(Input for this task)

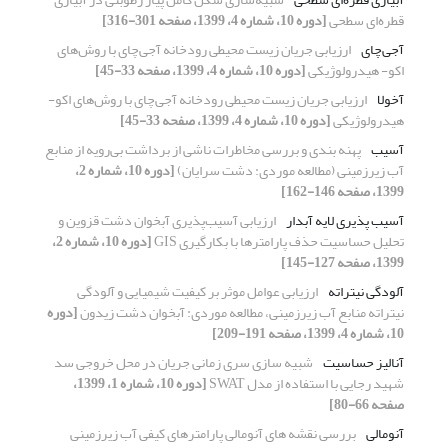
قطره‌ای سطحی
[دوره 10، شماره 4، 1399، صفحه 301-316]
آجی‌چای
ارزیابی جریان زیست محیطی رودخانه آجی‌چای با روش‌های
اکو- هیدرولوژیکی
[دوره 10، شماره 4، 1399، صفحه 33-45]
آخولا
ارزیابی جریان زیست محیطی رودخانه آجی‌چای با روش‌های اکو-
هیدرولوژیکی
[دوره 10، شماره 4، 1399، صفحه 33-45]
آسیب
پهنه ‌بندی و بررسی مخاطرات ناشی از برداشت بی‌رویه از منابع
آب زیرزمینی (مطالعه موردی: دشت سرایان)
[دوره 10، شماره 2،
1399، صفحه 146-162]
آسیب پذیری لایه آبدار
ارزیابی آسیب‌پذیری آبخوان دشت قزوین و
تحلیل حساسیت حذف پارامترها با بکارگیری GIS
[دوره 10، شماره 2،
1399، صفحه 127-145]
آلودگی نیتراته
ارزیابی عوامل موثر بر کیفیت شیمیایی و آلودگی
نیتراته منابع آب زیرزمینی، مطالعه موردی: آبخوان دشت زیدون
[دوره
10، شماره 4، 1399، صفحه 191-209]
آنالیز حساسیت
شبیه سازی سری زمانی جریان در محل خروجی سد
شهید رجایی با استفاده از مدل SWAT
[دوره 10، شماره 1، 1399،
صفحه 66-80]
آنومالی
بررسی نقشه های آنومالی پارامترهای کیفی آب زیرزمینی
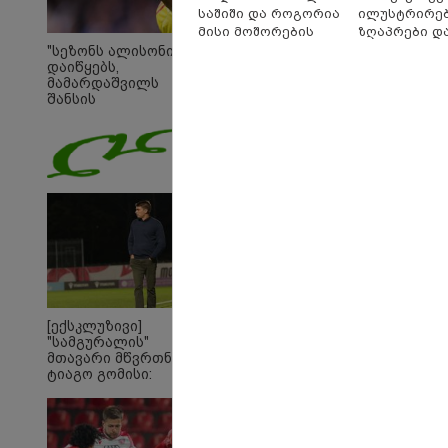
საშიში და როგორია
ილუსტრირე
მისი მოშორების
ზღაპრები დ
მარტივი და
მაგნიტური 
"სეზონს ალისონი
დაიწყებს,
უსაფრთხო გზები
9.90 ლარად -
მამარდაშვილს
"საბავშვო
შანსის
კარუსელში"
გამოსაყენებლად
ზღაპრების 
მოთმინება სჭირდება,
დაიწყო
რომელსაც 100%-ით
მიიღებს" - განაცხადა
"ლივერპულის"
ყოფილმა მეკარემ
[ექსკლუზივი]
"სამგურალის"
მთავარი მწვრთნელი
ტიაგო გომისი:
"საქართველო
19:05 
ტალანტების
"200
ქვეყანაა"!
გადავ
წლის 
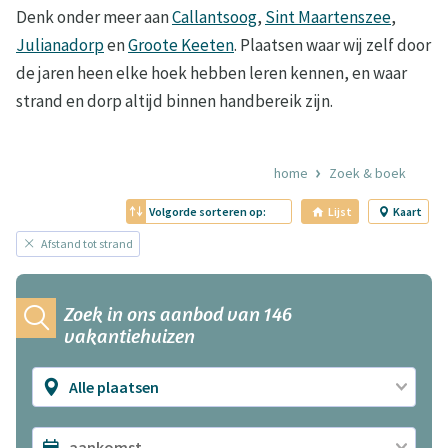
Denk onder meer aan
Callantsoog
,
Sint Maartenszee
,
Julianadorp
en
Groote Keeten
. Plaatsen waar wij zelf door
de jaren heen elke hoek hebben leren kennen, en waar
strand en dorp altijd binnen handbereik zijn.
home
Zoek & boek
Volgorde sorteren op:
Lijst
Kaart
Afstand tot strand
Zoek in ons aanbod van 146
vakantiehuizen
Alle plaatsen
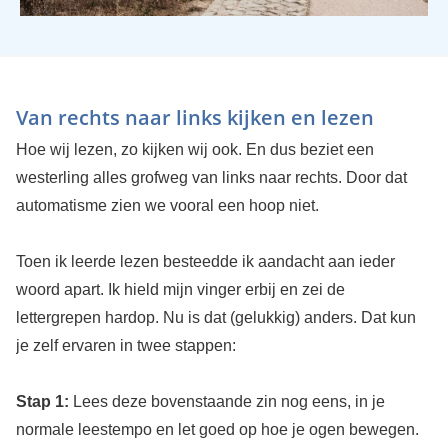
Van rechts naar links kijken en lezen
Hoe wij lezen, zo kijken wij ook. En dus beziet een
westerling alles grofweg van links naar rechts. Door dat
automatisme zien we vooral een hoop niet.
Toen ik leerde lezen besteedde ik aandacht aan ieder
woord apart. Ik hield mijn vinger erbij en zei de
lettergrepen hardop. Nu is dat (gelukkig) anders. Dat kun
je zelf ervaren in twee stappen:
Stap 1:
Lees deze bovenstaande zin nog eens, in je
normale leestempo en let goed op hoe je ogen bewegen.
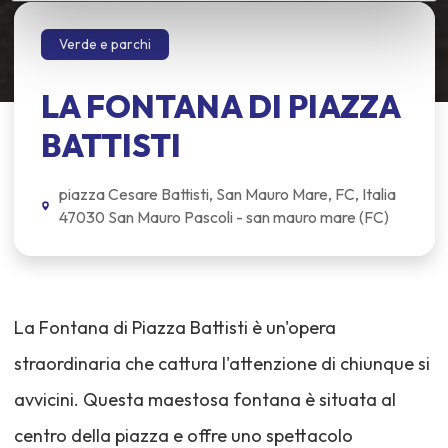
Verde e parchi
LA FONTANA DI PIAZZA
BATTISTI
piazza Cesare Battisti, San Mauro Mare, FC, Italia
47030 San Mauro Pascoli - san mauro mare (FC)
La Fontana di Piazza Battisti è un'opera
straordinaria che cattura l'attenzione di chiunque si
avvicini. Questa maestosa fontana è situata al
centro della piazza e offre uno spettacolo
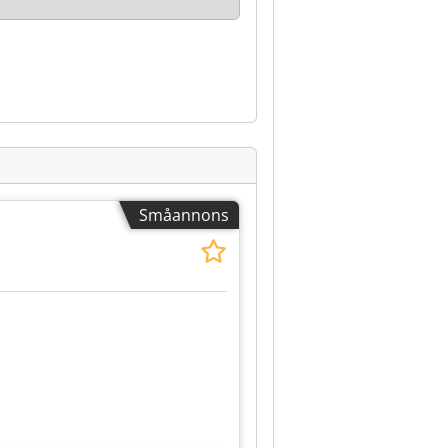
Småannons
Begär fler bilder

(End Input for this task)

Exercise requirements:
Those lines of the records that contain the string "محیطی" should be identified and copied.

Output of the exercise:
ارزیابی جریان زیست محیطی رودخانه آجی‌چای با روش‌های
ارزیابی جریان زیست محیطی رودخانه آجی‌چای با روش‌های اکو-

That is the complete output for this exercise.